Ritrovo in Pio quelle caratteristiche dell’umanesimo fotografico che fu dei pionieri degli inizi del Nove-cento, in Francia, che con molta umiltà si chiamarono fotografi di strada: Atget, Doiseneau, Bressaï, Cartier-Bresson; tutti successivi alla generazione di Felix Nadar e soci.

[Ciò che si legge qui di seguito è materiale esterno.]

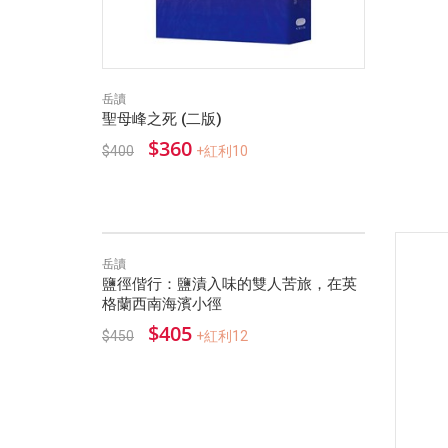
岳讀
聖母峰之死 (二版)
$360
$400
+紅利10
岳讀
鹽徑偕行：鹽漬入味的雙人苦旅，在英
格蘭西南海濱小徑
$405
$450
+紅利12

Ma penso anche a maestri della fotografia contemporanea come Franco Pinna, che conquistò la fama al seguito di Ernesto De Martino nelle sue ricognizioni in Lucania e nel Salento, come Gianni Berengo Gardin, fotoreporter sommo dell’Espresso, del Time, di Stern, come il bagherese Ferdinando Scianna, che ha documentato la Sicilia e l’universo delle tradizioni religiose siciliane in tutto il mondo, come l’indimenticato e indimenticabile Ugo Mulas, fotografo ufficiale del Piccolo Teatro di Milano di Giorgio Strehler e ritrattista di artisti del calibro di Carlo Carrà, Andy Warhol, Salvatore Quasimodo, Eduardo De Filippo, Pier Paolo Pasolini e tanti altri.
Concludo e riguardo d’un fiato le foto di Pio, e ripenso a una frase di Emanuel Levinas: “Il volto è rivolto a me, è questa la nudità stessa.” Dopo decenni in cui da più parti si è tentato di annullare il volto dell’Altro, la contemplazione del volto umano che traspare da tutti questi scatti non può che dare speranza.